Unless you are trying to focus across a pit of tigers or something....that may take a little longer.


----------



## mukul (May 18, 2017)

azizjhn said:


> Hi Guys did anybody have any idea what is the maximum focus distance for 35mm F1.4 II with 12mm extension tube is it okay to be used for a headshot with it. Or is only good for macro photography :-[
> 
> cheers



New Closest Focusing Distance would be ~6" from focal plane. The maximum focus distance would be within in couple of inches from that. I tell it based on my experience with 50mm 1.8 with various extension tube length.


----------



## niels123 (May 18, 2017)

Mikehit said:


> Try it. Set the lens to infinity, point the camera at a subject and move closer until it is in focus. 15 seconds tops.
> 
> 
> Unless you are trying to focus across a pit of tigers or something....that may take a little longer.



The pic I have posted is made with a 1D X, a 35 f/1.4L II (at f2) with the focus ring set to infinity and a 12mm extension tube...


----------



## dcm (May 18, 2017)

Niels' photo does show the infinity focus distance with the 12mm extension tube. It's a bit under 9 inches from the sensor, less than 3 inches from the front of the lens. Your subject needs to be pretty small at that distance. A 35 wouldn't produce a very flattering portrait from close distances either.

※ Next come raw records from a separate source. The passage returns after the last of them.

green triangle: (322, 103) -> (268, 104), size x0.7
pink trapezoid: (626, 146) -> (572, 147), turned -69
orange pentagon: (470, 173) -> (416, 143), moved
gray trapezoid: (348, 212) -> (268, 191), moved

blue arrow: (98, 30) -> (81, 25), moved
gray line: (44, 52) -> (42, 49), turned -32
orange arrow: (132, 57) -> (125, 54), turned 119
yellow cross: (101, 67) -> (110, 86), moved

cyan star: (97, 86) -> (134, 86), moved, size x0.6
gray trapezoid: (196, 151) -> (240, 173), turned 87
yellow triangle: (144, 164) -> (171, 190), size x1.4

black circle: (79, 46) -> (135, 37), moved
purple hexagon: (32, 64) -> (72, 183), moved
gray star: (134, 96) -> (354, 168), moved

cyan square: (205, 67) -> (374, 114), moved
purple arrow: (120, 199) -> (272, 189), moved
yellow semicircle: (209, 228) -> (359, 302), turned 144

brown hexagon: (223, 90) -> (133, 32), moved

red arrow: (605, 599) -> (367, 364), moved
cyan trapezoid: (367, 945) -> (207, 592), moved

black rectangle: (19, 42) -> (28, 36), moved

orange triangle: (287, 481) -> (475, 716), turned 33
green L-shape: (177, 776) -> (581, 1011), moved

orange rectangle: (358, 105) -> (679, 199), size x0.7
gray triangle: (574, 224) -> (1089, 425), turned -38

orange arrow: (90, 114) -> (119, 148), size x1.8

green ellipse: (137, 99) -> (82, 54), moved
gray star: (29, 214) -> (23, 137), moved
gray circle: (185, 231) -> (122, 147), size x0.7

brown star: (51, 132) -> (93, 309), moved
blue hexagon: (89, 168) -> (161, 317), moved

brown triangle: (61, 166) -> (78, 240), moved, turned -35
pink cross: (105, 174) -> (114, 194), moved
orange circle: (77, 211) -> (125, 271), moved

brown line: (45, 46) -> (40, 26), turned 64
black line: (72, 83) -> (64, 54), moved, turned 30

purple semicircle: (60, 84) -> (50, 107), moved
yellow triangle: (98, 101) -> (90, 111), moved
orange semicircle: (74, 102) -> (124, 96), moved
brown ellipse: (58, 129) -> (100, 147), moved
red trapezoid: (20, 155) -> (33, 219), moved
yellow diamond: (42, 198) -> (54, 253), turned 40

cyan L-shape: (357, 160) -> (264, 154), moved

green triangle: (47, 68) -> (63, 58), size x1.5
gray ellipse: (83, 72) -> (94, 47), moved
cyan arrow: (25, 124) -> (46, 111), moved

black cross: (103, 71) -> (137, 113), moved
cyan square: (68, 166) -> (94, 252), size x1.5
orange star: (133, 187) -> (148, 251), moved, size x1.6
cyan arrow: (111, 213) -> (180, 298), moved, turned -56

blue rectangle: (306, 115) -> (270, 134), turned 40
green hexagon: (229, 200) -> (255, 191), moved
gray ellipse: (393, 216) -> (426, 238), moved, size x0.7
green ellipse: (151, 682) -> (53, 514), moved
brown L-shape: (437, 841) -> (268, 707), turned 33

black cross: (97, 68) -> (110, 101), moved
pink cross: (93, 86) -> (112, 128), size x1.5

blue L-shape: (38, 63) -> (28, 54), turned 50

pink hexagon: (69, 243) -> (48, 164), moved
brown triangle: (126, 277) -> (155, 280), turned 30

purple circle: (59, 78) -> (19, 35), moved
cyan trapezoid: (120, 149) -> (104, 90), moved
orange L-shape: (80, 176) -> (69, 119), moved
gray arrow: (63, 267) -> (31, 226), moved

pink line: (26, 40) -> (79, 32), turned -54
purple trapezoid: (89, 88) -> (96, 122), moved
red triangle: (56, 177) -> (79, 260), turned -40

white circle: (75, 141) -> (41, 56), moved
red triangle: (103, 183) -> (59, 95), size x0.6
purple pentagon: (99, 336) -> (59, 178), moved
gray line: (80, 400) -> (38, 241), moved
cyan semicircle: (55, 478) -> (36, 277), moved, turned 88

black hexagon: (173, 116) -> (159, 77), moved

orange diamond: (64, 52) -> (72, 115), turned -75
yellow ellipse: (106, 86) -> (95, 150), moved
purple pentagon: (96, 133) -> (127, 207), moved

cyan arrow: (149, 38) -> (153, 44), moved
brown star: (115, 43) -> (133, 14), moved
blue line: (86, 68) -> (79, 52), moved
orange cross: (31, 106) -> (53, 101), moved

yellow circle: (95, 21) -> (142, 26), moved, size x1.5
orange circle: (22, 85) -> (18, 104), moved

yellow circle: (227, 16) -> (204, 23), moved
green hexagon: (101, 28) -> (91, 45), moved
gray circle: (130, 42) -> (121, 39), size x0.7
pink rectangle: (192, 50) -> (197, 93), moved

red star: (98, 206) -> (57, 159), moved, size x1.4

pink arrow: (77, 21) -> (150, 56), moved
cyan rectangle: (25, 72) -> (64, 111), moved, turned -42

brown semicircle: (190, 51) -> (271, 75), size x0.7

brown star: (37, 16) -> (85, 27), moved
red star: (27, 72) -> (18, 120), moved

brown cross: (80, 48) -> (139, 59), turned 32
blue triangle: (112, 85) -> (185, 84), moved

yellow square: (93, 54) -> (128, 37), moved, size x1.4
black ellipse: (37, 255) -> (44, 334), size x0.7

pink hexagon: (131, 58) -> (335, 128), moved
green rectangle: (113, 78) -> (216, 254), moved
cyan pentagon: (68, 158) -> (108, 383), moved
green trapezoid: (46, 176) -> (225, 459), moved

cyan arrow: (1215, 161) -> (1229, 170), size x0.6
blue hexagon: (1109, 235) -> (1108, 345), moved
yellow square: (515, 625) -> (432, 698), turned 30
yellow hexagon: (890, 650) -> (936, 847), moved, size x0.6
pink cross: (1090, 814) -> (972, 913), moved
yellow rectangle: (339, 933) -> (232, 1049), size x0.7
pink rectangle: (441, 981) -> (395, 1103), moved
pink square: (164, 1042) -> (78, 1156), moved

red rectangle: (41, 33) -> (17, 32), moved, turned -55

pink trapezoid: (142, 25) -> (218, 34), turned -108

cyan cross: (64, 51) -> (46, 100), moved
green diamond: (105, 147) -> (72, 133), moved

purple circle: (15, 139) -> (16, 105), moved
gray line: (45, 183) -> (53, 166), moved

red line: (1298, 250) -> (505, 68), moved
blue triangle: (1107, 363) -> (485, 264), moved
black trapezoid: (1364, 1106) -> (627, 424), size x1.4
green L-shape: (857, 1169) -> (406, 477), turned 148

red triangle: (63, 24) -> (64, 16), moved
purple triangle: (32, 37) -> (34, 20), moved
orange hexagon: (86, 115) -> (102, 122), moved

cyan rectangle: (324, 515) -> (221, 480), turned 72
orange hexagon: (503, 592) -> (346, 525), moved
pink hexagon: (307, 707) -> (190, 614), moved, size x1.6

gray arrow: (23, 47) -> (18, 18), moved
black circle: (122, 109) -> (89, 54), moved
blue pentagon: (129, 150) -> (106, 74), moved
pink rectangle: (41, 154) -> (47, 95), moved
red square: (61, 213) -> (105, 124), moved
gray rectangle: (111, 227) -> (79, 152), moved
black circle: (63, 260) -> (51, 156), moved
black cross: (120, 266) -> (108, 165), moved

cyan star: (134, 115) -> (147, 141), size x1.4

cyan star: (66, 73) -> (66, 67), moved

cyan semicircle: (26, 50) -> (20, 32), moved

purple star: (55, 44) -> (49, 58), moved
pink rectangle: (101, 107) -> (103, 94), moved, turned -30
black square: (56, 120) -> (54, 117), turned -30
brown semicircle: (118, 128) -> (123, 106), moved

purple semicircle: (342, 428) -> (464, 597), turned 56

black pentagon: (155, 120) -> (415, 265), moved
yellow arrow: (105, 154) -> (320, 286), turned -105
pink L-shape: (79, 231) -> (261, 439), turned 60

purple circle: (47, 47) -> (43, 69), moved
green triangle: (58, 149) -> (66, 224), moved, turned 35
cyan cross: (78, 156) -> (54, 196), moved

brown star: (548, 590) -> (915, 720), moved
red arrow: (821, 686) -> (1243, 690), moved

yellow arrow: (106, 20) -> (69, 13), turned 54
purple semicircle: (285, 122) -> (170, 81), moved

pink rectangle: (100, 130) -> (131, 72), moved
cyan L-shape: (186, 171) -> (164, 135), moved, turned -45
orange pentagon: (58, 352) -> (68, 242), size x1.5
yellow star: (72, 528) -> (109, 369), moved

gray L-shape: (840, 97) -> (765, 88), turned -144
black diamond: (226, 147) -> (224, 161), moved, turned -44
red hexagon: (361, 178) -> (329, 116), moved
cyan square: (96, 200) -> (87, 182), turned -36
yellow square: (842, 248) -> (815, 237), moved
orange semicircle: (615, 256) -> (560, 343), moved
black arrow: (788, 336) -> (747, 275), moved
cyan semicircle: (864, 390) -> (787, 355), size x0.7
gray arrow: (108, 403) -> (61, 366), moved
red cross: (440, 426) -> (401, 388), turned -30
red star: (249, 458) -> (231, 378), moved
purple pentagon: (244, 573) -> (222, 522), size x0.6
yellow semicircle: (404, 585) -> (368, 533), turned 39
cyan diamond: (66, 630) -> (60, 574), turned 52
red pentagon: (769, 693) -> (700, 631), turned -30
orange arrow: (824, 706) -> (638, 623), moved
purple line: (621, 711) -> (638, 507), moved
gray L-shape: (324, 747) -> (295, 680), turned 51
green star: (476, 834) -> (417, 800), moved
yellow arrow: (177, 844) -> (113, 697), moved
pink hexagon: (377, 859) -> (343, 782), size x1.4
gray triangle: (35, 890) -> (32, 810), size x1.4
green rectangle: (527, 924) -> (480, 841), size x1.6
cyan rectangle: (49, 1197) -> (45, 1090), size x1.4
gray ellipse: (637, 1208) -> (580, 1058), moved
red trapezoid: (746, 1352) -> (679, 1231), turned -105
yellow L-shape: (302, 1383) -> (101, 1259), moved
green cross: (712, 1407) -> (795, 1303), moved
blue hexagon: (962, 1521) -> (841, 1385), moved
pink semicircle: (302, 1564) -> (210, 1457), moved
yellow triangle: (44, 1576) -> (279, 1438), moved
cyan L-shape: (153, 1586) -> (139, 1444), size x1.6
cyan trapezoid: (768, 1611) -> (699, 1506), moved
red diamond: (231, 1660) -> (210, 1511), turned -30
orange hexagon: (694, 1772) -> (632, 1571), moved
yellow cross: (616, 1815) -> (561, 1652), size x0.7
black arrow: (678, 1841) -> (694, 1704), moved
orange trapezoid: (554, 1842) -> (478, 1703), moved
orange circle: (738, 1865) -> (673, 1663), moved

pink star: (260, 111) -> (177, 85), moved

The 12mm extension tube on an 85mm reduces the infinity focus to about 2 feet and the subject still needs to be smaller than a human head - maybe eyes, nose, and mouth. 

The 12mm extension tube on a 135mm reduces the infinity focus to about 7 feet and you would be able to shoot a head shot at that distance. Of course you could take a similar photo a few steps back without the tube.

So the real question is, what are your trying to achieve?


----------